- Pubblicità -
Tempo di lettura: 3 minuti

“Mamma, svegliatevi dal sonno, lo sanno che sono io, lo sanno…”: intercettano una vera e propria confessione, dopo avere raccolto importanti indizi circa le sue responsabilità, i carabinieri del Nucleo Operativo di Poggioreale e gli agenti della Squadra Mobile di Napoli che oggi – al termine di indagini coordinate dal sostituto procuratore Claudia De Luca – hanno condotto un 17enne del quartiere Ponticelli nel centro di prima accoglienza dei Colli Aminei in attesa dell’udienza davanti al gip Paola Brunese.

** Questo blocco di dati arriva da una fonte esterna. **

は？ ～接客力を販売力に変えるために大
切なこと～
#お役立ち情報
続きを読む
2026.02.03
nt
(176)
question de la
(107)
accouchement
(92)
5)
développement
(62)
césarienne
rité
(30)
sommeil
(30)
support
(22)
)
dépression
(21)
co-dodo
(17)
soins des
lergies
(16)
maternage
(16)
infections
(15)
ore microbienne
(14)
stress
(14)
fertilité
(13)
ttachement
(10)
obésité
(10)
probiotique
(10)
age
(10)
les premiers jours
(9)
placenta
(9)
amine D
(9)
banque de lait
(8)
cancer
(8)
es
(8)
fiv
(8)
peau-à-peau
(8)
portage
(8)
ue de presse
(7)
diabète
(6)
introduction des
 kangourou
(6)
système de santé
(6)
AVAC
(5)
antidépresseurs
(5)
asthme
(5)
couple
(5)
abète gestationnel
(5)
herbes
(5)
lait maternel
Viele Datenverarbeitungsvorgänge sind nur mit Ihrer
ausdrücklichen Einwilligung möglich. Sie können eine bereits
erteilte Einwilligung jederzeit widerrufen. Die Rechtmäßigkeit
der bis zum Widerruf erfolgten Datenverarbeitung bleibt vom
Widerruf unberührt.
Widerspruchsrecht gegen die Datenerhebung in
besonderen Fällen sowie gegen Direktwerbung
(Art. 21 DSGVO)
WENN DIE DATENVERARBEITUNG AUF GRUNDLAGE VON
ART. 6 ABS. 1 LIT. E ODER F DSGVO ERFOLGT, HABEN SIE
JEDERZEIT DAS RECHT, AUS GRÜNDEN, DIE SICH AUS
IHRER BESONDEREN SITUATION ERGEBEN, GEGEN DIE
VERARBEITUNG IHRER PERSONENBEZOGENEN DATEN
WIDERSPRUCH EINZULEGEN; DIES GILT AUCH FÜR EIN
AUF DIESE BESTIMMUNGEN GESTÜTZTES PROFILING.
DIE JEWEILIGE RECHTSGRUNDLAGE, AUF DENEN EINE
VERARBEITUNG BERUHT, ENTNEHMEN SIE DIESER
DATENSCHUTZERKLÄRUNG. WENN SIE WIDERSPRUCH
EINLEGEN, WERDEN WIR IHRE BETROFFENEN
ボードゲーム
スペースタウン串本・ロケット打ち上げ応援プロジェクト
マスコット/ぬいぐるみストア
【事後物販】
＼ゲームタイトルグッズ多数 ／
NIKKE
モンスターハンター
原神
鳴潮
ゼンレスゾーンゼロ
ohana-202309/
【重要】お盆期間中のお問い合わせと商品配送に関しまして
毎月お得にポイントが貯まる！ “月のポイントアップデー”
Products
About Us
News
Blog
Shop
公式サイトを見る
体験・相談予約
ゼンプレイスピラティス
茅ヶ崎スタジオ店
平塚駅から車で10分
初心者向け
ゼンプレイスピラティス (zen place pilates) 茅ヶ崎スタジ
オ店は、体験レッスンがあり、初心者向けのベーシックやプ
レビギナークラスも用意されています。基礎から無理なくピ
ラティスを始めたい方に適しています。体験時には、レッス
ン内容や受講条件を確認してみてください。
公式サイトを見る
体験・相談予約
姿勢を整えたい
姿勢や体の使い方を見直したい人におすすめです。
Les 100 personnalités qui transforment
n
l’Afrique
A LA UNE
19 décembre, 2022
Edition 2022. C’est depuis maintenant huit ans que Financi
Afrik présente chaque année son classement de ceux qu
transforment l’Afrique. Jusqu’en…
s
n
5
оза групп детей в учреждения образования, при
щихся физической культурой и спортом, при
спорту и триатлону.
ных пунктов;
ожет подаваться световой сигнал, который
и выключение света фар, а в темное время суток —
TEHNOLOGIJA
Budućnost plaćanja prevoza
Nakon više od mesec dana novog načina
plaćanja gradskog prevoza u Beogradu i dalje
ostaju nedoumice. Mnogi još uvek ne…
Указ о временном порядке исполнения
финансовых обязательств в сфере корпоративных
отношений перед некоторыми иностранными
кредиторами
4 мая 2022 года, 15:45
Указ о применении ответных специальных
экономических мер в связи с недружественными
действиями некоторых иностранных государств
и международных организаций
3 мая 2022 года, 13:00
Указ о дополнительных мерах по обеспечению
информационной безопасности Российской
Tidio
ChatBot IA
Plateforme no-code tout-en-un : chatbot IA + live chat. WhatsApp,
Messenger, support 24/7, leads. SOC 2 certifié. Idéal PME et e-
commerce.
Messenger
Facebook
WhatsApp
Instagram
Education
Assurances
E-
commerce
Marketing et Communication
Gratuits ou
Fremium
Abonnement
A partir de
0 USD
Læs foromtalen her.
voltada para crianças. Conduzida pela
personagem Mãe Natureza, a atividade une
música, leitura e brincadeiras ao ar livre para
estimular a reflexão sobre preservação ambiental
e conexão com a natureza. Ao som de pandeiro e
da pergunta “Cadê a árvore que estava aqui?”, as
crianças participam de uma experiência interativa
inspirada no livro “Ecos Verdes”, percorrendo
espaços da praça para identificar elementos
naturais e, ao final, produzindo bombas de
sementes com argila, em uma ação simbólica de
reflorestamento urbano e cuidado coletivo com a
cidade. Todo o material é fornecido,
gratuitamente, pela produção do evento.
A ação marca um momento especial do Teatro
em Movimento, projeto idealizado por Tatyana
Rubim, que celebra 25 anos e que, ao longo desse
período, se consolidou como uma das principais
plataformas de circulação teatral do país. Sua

Gli inquirenti gli contestano una serie di reati (tentato omicidio aggravato, tentata rapina aggravata, porto abusivo di arma da fuoco in luogo pubblico e ricettazione) in relazione a una cruenta tentata rapina di uno scooter avvenuta lo scorso 29 marzo durante la quale i banditi spararono due volte contro un ingegnere di 32 anni che non volle consegnare il mezzo. Il video dell’accaduto divenne immediatamente virale e la vittima rischiò la vita e poi anche l’amputazione di una gamba. 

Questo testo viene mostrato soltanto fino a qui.